Sin embargo, no estaba en absoluto desinteresado, sino que me escuchaba con auténtica unción.
—Y con Pepe, ¿qué pasó?
—¿Quiere saberlo todo sobre mí?
—Discúlpeme, suelo ser más discreto, pero como nunca me he divorciado siento curiosidad.
—No se preocupe, hace bien en preguntar. Además, lo de Pepe fue mucho más sencillo. Lo conocí por casualidad y ¡era tan encantador! La prudencia parecía serle indiferente, y los convencionalismos. Le daba igual desfilar en una parada militar que en una procesión. Pensé que esta vez sería yo quien llevaría las riendas. Además no teníamos vínculos de trabajo.
—Y se equivocó.
—No me equivoqué. Nos casamos y, en efecto, era yo quien llevaba las riendas; pero pasé de tener un padre marido a un marido hijo.
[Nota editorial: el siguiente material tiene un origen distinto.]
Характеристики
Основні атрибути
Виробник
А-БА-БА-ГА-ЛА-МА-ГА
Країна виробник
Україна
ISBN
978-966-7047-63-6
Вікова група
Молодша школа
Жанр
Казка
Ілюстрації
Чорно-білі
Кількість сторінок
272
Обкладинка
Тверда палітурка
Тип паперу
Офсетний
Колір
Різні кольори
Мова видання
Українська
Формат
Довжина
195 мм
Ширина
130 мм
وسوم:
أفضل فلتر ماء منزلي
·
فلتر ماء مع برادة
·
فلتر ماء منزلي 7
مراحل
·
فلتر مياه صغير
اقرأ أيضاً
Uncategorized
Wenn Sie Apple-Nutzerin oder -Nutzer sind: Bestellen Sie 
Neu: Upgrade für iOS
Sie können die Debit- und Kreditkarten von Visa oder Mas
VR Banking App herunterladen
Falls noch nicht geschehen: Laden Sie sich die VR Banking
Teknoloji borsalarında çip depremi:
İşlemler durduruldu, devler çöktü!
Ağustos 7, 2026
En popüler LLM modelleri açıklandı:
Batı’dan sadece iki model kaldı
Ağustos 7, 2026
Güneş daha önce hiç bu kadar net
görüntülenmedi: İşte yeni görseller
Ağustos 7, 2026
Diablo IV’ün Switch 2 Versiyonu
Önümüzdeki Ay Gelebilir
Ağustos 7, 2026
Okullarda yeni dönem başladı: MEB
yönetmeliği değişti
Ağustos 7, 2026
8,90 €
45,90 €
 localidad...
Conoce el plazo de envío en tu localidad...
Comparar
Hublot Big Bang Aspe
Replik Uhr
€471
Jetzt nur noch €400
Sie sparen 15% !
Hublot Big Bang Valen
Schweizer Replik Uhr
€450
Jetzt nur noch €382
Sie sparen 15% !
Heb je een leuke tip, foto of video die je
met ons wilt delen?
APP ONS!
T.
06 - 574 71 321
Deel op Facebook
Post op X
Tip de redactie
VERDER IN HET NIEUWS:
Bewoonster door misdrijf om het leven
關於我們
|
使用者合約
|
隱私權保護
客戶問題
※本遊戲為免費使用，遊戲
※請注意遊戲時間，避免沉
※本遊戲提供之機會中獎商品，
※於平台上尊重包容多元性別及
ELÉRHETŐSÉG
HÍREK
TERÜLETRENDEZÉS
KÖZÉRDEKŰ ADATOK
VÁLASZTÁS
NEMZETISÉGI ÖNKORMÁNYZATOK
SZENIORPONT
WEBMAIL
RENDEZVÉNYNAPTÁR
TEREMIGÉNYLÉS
Sentía ternura y piedad por él, lo veía indefenso y dependiente, organizaba su vida, reía sus gracias, conocía a sus amigos. Ciertamente no había conflicto, pero me di cuenta de que, en el fondo no me apetecía ser madre de un chico tan crecido que sólo busca cobijo.
—Pues él la quería mucho.
—¿Eso le ha comentado? Puede que sea verdad, pero mire, yo no necesitaba un hermoso cachorro con lazo azul que me demostrara su cariño, sino un auténtico esposo.
—¡Coño, Petra, ha pensado usted mucho sobre sus matrimonios!
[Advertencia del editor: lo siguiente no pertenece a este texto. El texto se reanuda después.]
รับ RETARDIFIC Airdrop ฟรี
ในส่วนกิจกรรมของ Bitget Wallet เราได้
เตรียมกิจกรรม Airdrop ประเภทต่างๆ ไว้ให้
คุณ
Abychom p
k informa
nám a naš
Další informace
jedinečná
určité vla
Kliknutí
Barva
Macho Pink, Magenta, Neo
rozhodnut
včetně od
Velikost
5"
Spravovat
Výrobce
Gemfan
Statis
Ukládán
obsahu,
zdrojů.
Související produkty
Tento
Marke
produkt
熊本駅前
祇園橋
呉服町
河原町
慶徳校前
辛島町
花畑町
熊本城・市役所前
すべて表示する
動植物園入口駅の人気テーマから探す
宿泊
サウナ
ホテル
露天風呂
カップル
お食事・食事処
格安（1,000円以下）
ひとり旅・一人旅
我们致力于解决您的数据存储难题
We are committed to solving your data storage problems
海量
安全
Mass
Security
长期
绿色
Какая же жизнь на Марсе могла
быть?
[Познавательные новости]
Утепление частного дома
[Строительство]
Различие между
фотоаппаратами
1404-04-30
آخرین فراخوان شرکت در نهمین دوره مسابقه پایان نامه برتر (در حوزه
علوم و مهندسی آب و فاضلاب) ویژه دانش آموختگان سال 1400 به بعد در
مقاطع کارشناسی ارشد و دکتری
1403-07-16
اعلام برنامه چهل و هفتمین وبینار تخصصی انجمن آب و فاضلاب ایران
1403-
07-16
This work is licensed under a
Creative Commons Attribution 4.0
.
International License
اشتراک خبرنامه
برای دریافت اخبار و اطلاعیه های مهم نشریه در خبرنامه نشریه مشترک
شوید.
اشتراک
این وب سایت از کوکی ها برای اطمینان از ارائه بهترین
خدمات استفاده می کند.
—¡Muy típico de mi generación, buscar siempre razones al pasado! Usted no cree en la psicología, ¿verdad?
—Yo... no sé, no hasta el punto de pensar que sirve para todo.
—¡Como usted ha sido feliz con su esposa!
Expulsé el humo del cigarrillo hacia el techo. Garzón se bebía el café a sorbitos pensativos.
—Supongo que sí.
—¿Supone?
—La verdad es que nunca me había detenido a pensarlo tanto como usted. Quizá porque tuvimos un hijo y entre eso y el trabajo no contaba con mucho tiempo.
—¿Tiene un hijo, Garzón? ¡Y yo aquí perdiendo el rato con mis tonterías!, quizás incluso tenga nietos.
—No, nietos no.
—Cuéntemelo todo.
—No hay mucho que decir. Tengo un hijo de treinta años que es médico y vive en Nueva York. Trabaja como subdirector de un hospital oncológico, así que no solemos vernos a menudo.
—¿Ha ido usted a visitarlo alguna vez?
—Sí, una. Lo pasé muy bien, aunque todo el mundo me tomaba por suramericano y tenía que andar explicando que era español.
—¡Pero eso es magnífico!
—Parece ser que es un chico muy brillante en su profesión y que llegará aún más lejos.
Le sonreí con simpatía. Ahora ya éramos amigos en gracia del Señor, nos habíamos contado las cosas que realmente importan a todo el mundo: matrimonio, hijos, errores, todo ello vaporizado por una cena suculenta y efluvios de café. Ahora yo sabía que, pese a la primera impresión, Garzón era humano, un padre. Imaginarlo de chicano en la Quinta Avenida me resultaba muy fácil. Debía sentirse feliz con su vida: una esposa amada, un hijo talentudo y la sensación del deber cumplido en el trabajo, siempre el mismo. El subinspector tenía tomada la medida que permite vivir: cumplir órdenes, no analizar el amor ni la felicidad y criar hijos notables para mayor gloria de América. Seguramente no existía otro método para llegar entero al final.